We can change the shape of this rectangle by extending the height or squeezing the width. We can also change its orientation. We can also remove the fill and just leave a marker at the end, as shown in the charts below.
Let’s say you want to show year-over-year fundraising results for the Vandelay center. Which shape would you choose?
If it is truly a trend over time you want to show, you should choose a line chart. Notice how you can see the dips and rises more clearly in the line chart compared to the bar chart.
Those changes are even more evident when you adjust the y-axis starting point.
You could argue that you could do the same thing with a bar chart. But there are very good reasons not to do so. There’s a greater risk of misleading the readers when you start the axis at a random point — the whole point of the bar is that its height or length encodes the metric.
Circle charts are often used these two ways:
- a) the size of a circle denotes a metric, and
- b) a circle is divided into “slices” to encode different metrics.
Some argue that the biggest challenge with the circle charts is our inability to precisely measure circular shapes and angles. Remember: the chart encodes the data, but the readers have to decode them.
There are benefits of using circles because you can compare the differences in magnitude by comparing the sizes of the circles.

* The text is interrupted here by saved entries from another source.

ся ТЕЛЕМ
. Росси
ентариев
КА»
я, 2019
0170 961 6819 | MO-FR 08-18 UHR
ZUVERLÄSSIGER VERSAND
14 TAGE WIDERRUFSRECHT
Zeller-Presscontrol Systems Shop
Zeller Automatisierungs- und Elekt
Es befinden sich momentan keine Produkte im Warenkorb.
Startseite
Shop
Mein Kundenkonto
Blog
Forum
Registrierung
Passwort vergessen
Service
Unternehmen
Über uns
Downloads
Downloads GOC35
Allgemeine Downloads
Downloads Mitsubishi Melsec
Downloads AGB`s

For example, let’s say that we know that the Vandelay center raised $26,000, $19,000, and $5,000 for Sharks, Whales, and Turtles respectively. You could encode this metric as the size of the circle as shown below. It is evident that the center raised more money for Sharks than Whales. And the smallest circle, which you can’t see clearly, brought the least amount of money.
That’s great, but even if were to show a legend with a relative size of a circle, you’d have a difficult time precisely calculating the money raised by each animal.
What if you wanted to show the proportion of fundraising by each animal. This is where pie charts excel. Pie charts show the part-to-whole proportion well. For example, in the chart below, you can see Sharks brought more than 50% of the fundraising.
But there’s a saying in Marathi, my native language, “ati tithe maati,” meaning too much of anything leads to less-usefulness (or waste).
And a good useful pie chart is rendered useless by adding multiple indistinguishable slices. We may try correct the problem by adding text labels, but why not just show the proportions in a more precise table.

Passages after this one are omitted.